Anyone have any info or experience with Broil King pellet grill....The Smoke Pellet Pro XL...https://broilkingbbq.com/grills/smoke/smoke_pellet_xl_pro/


----------



## Craig Ward (Mar 31, 2019)

They're brand new this year, Seems they were very quietly release, I can't find any information or reviews other than their own website.


----------



## michdoug (Apr 1, 2019)

Craig Ward said:


> They're brand new this year, Seems they were very quietly release, I can't find any information or reviews other than their own website.


That's why I asked here....I didn't find any reviews on line either...


----------



## skidog (Apr 1, 2019)

Never heard of it, but am digging the rotisserie.


----------



## Craig Ward (Apr 1, 2019)

Sounds too good to be true...


----------



## joeyhansen (Apr 9, 2019)

I've been looking to add a pellet smoker to my back deck. I went to my usual BBQ supplier in Vancouver, who is a Broil King dealer and they had one in stock. It looked pretty well made. The steel seemed thicker than it does on the cheaper Traeger models (I've only recently started looking at pellet grills and haven't seen the higher end models like the Timberline in person yet). The guy told me that when they were playing with it, they got the heat up to 650 on the Broil King. They're having a sales guy from Broil King out to do a demo in early May so I'll probably check that out then but my first impression is that it seems pretty high quality.


----------



## michdoug (Apr 9, 2019)

joeyhansen said:


> I've been looking to add a pellet smoker to my back deck. I went to my usual BBQ supplier in Vancouver, who is a Broil King dealer and they had one in stock. It looked pretty well made. The steel seemed thicker than it does on the cheaper Traeger models (I've only recently started looking at pellet grills and haven't seen the higher end models like the Timberline in person yet). The guy told me that when they were playing with it, they got the heat up to 650 on the Broil King. They're having a sales guy from Broil King out to do a demo in early May so I'll probably check that out then but my first impression is that it seems pretty high quality.


----------



## michdoug (Apr 9, 2019)

The Timberline is out of my price range... I looked at them,  they are nice but $1800 to start is more than what I'm looking to spend....


----------



## joeyhansen (Apr 10, 2019)

michdoug said:


> The Timberline is out of my price range... I looked at them,  they are nice but $1800 to start is more than what I'm looking to spend....

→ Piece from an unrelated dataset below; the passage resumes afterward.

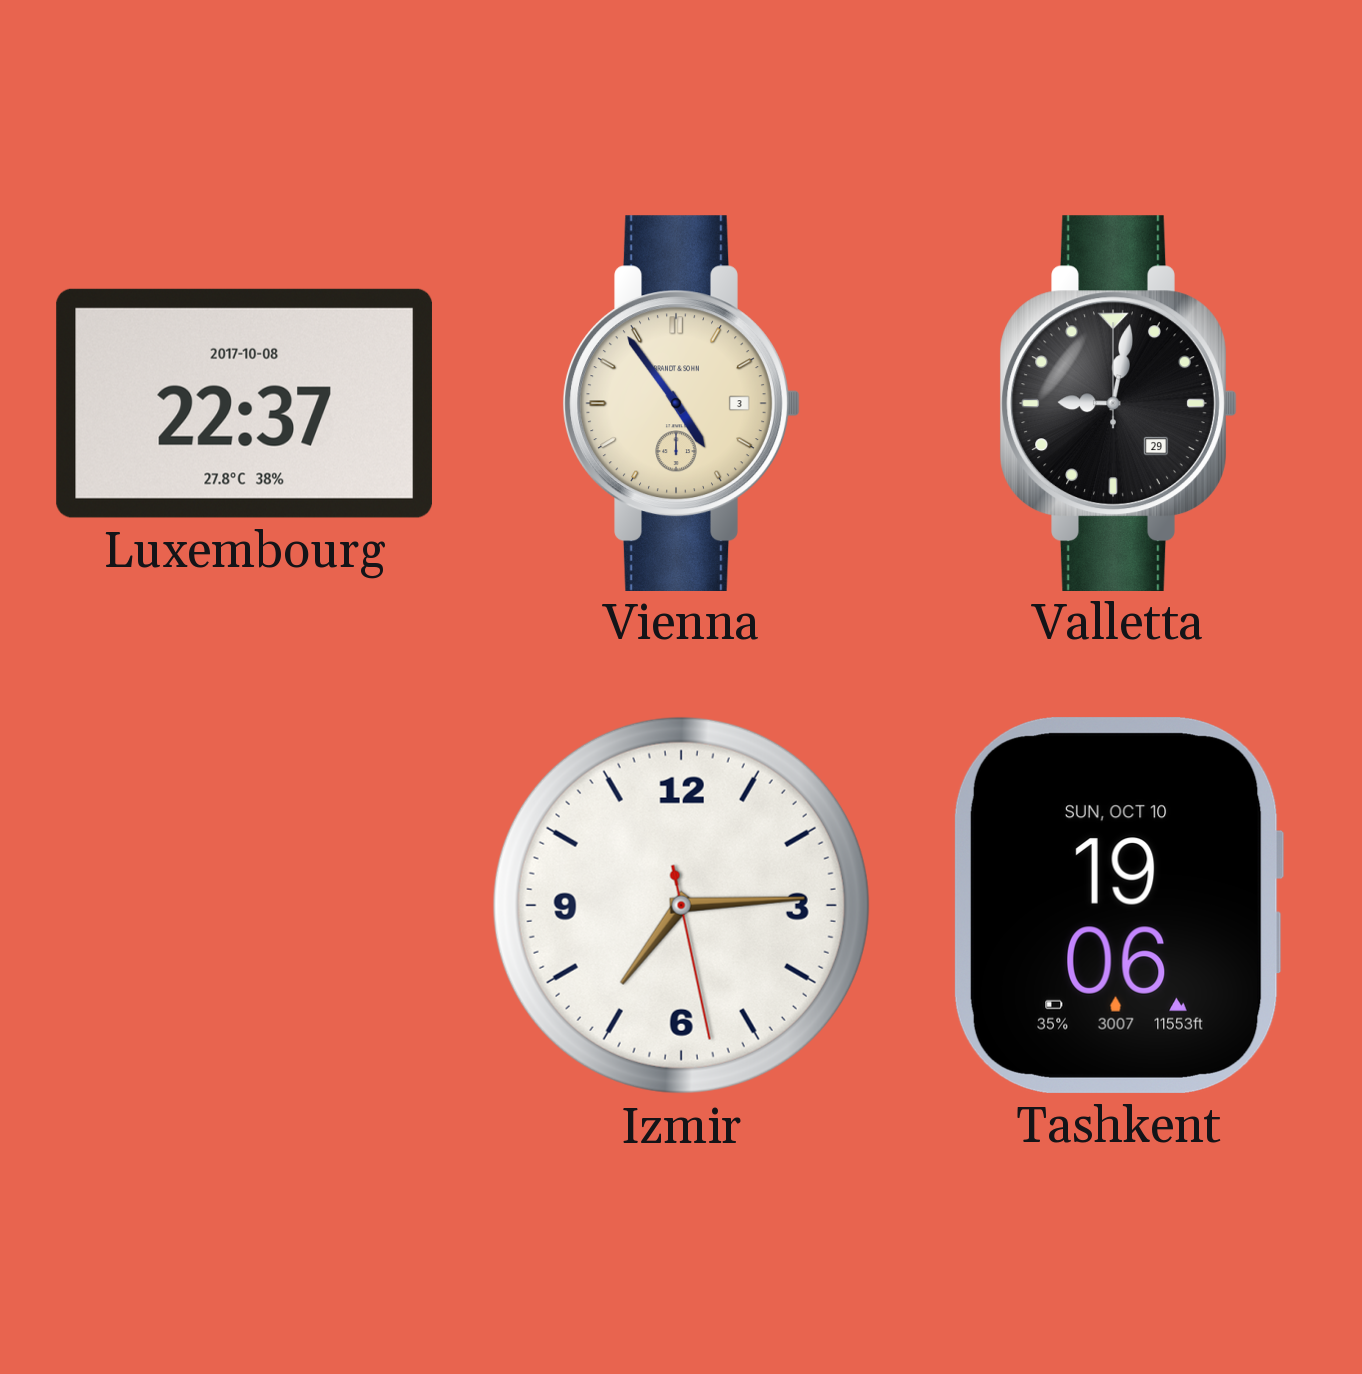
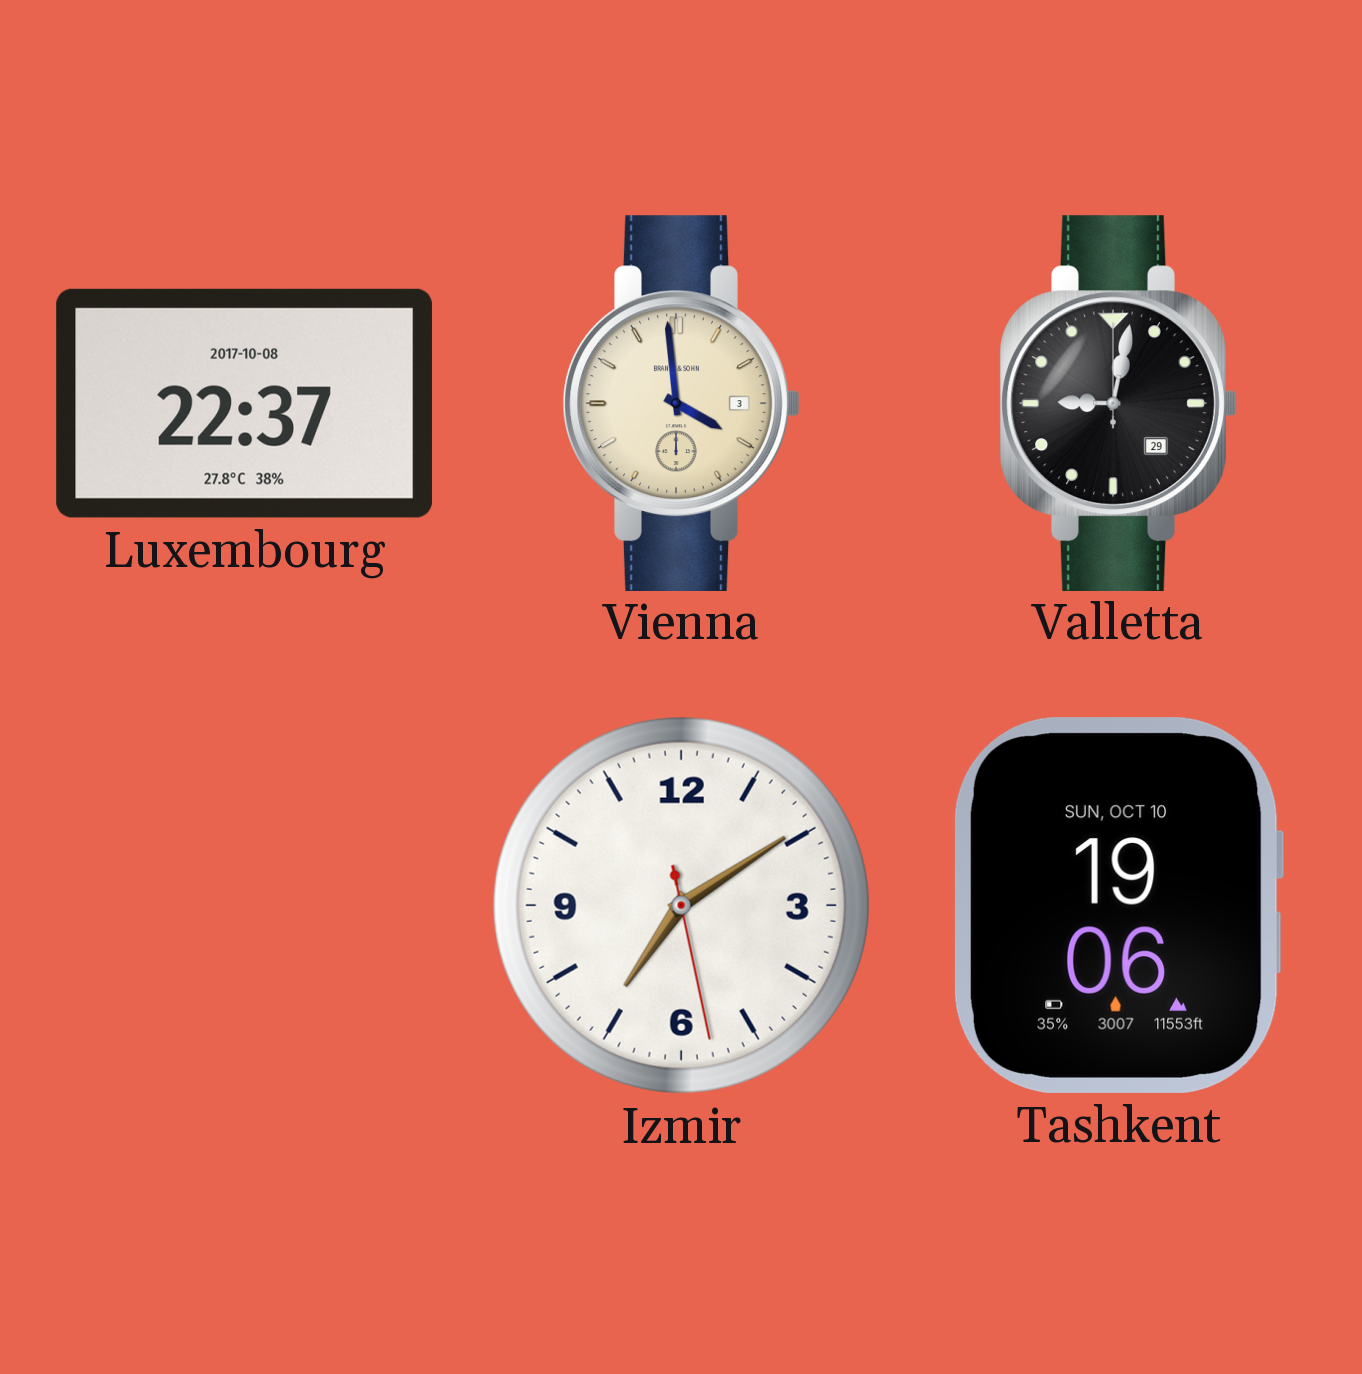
Vienna: 4:54 -> 3:59
Izmir: 7:14 -> 7:09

Same. I'm in Canada and the Timberline 850 runs about $2500 (Canadian) on their webpage. My local BBQ dealer has the Broil King for about $1,500 (Canadian), which is still more than the finance department was willing to approve but I just sent her on a girls' vacation with some friends to Boston and New York so I'm hoping that softens her resolve a little bit (on the Broil King at least).


----------